- Opening Delimiter -

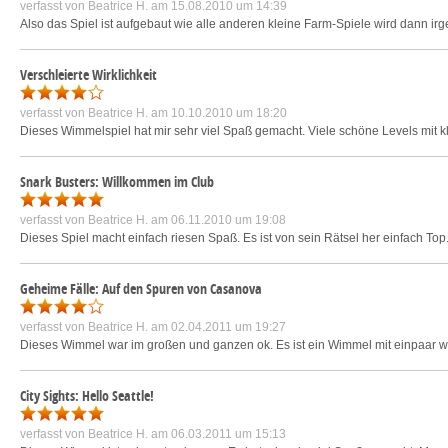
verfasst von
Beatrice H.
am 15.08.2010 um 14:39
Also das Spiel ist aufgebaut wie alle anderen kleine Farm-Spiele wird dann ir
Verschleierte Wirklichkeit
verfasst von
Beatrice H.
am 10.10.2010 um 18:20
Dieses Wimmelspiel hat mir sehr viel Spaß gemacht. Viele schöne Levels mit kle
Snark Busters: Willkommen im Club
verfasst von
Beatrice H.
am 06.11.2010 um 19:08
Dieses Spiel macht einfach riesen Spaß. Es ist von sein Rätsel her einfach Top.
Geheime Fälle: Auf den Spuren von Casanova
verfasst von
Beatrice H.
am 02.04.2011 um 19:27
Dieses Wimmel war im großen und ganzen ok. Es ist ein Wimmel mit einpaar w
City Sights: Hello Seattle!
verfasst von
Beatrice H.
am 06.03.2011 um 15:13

- Closing Delimiter -

TASK TO COMPLETE: Search the entries for the string "Dieses". Copy every line that has it.

RESPONSE AREA:
Dieses Wimmelspiel hat mir sehr viel Spaß gemacht. Viele schöne Levels mit kle
Dieses Spiel macht einfach riesen Spaß. Es ist von sein Rätsel her einfach Top.
Dieses Wimmel war im großen und ganzen ok. Es ist ein Wimmel mit einpaar w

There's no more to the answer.